The Defence, Energy and Transport sectors typically employ dedicated networks, standalone machines, air gaps and firewalls to isolate their systems from cyber-attacks. Telecommunications cannot be segregated because of its unique nature as facilitator as well as target. When it comes to the Banking and Financial sector – a cash based economy is a form of firewall against cyber-attacks.
It can be stated with near certainty that any future war with our adversaries will start with a massive assault on the critical infrastructure. Cashless economies (as reportedly exist in some Scandinavian countries) can be totally devastated by such a deliberate Electronic or Cyber assault vis-à-vis economies which rely on a mix of digital and cash.
For a country like India where we have just set up the National Critical Information Infrastructure Protection Centre (NCIIPC) in 2014 and the procedures, SOPs and subordinate organisations are not 100% integrated, it would be prudent to incorporate a strategic view and formulate a timetable of cash to cashless ratio that we wish to adopt based on our long term threat perception and preparedness.
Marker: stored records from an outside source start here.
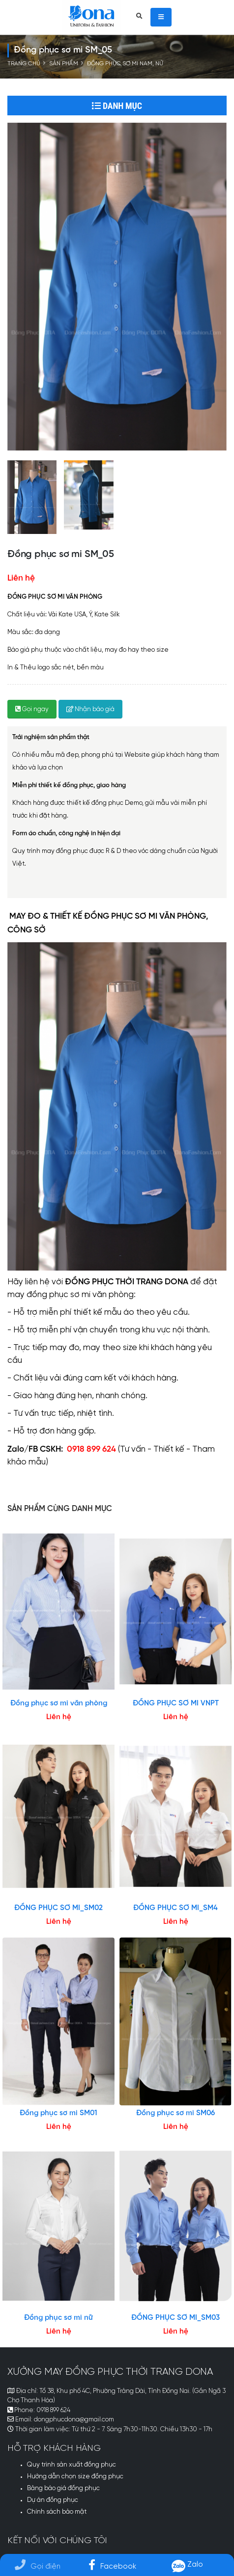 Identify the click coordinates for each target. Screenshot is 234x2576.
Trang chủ (23, 64)
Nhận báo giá (90, 709)
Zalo (187, 2564)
Similarly the threat of counterfeit currency aiding terrorism has to be carefully weighed against the threat of non-state actors profiteering from hacking which is a much easier option.
Anyone who has experienced the pre mid-nineties era of paper based bank ledgers and stock certificates will instantly realize the enormous tangible and intangible benefits of a digital economy. However, a complete disregard for the national security vulnerabilities it causes would not be prudent and the government would hopefully factor this into its calculus.